Apologies in advance for the rant/self pitying in this post. I’m sure if you’re reading this you either know what I mean or will know someone who does.
I’ve recently discovered I have tinnitus. How do you ‘discover’ you have tinnitus? Well, I have noticed the slight ringing in my ears when it’s completely silent for a while, but I just assumed that’s what silence sounds like. As stupid as that sounds. Living in London, I don’t hear complete silence very often however I’m lucky to have a bedroom at the back of my house where it’s very quiet so at bedtime the ringing decides to wake up!
The reason this has been a recent realisation is because it’s got worse. I’m putting this down to stress as work is extremely manic at the moment, but I don’t know how to get rid of it…if I even can. And it’s getting so bad that my ears are hurting from that annoying, high-pitched sound. It’s driving me crazy!
Whilst I have more energy than I did a few months ago, and I’m managing my depression and anxiety. Even at this moment in time I am struggling to lose weight, have joint pain, pigmentation on my skin…not to mention the tinnitus. It feels like a never ending rollercoaster, as soon as I get up and feel like I’m making progress another symptom arises.
I also have something called papillae on my eyes which are small spots under my eyelids caused by an allergic reaction and meaning i have very irritated eyes at the moment – is this another symptom connected to Hashimoto’s? How many things do I blame on this?
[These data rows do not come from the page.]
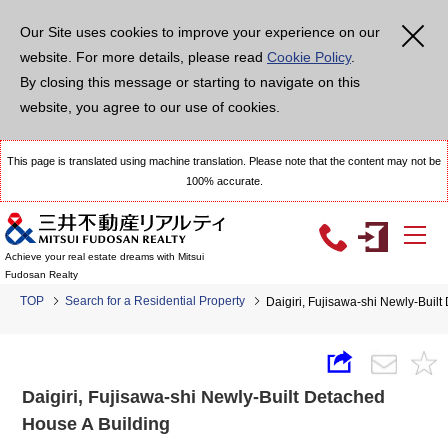
Our Site uses cookies to improve your experience on our
website. For more details, please read
Cookie Policy
.
By closing this message or starting to navigate on this
website, you agree to our use of cookies.
This page is translated using machine translation. Please note that the content may not be
100% accurate.
Achieve your real estate dreams with Mitsui
Fudosan Realty
TOP
Search for a Residential Property
Daigiri, Fujisawa-shi Newly-Buil
Daigiri, Fujisawa-shi Newly-Built Detached
House A Building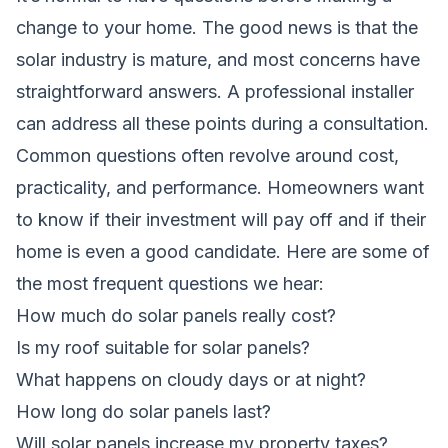
change to your home. The good news is that the
solar industry is mature, and most concerns have
straightforward answers. A professional installer
can address all these points during a consultation.
Common questions often revolve around cost,
practicality, and performance. Homeowners want
to know if their investment will pay off and if their
home is even a good candidate. Here are some of
the most frequent questions we hear:
How much do solar panels really cost?
Is my roof suitable for solar panels?
What happens on cloudy days or at night?
How long do solar panels last?
Will solar panels increase my property taxes?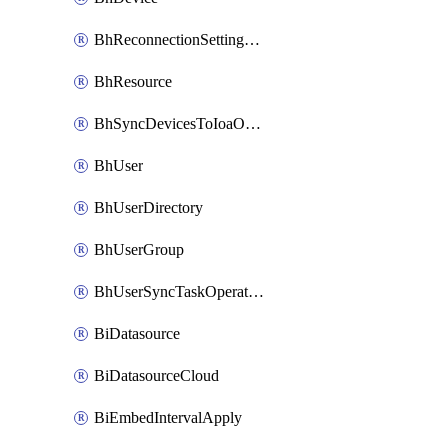
BhReconnectionSettingConfig
BhResource
BhSyncDevicesToIoaOperation
BhUser
BhUserDirectory
BhUserGroup
BhUserSyncTaskOperation
BiDatasource
BiDatasourceCloud
BiEmbedIntervalApply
Understandably, I want to talk to someone about this. However when I mentioned it to my (unnamed) friend I could feel her eyes rolling. Yes, another thing that’s wrong with me! But then that’s what it’s like to have Hashimoto’s – list after list of ailments (see above!).
The trick is to find someone who is understanding and sympathetic to your accumulation of ailments – for me that’s my mom, she has to listen to me moan because she’s my mom! But I have also found it’s nice to talk on support groups such as on Thyroid Facebook groups and at the Thyroid Trust meetings. It really helps to not feel alone and even pick up tips on how to deal with things.
Even after this rant and all the symptoms, I still won’t let Hashimoto’s define me. I know people have it a lot worse so that’s easier said than done, but for me if I can control certain symptoms with my diet and exercise as well as medication I am determined to get on with my life as normally as possible. We are all so much more than this!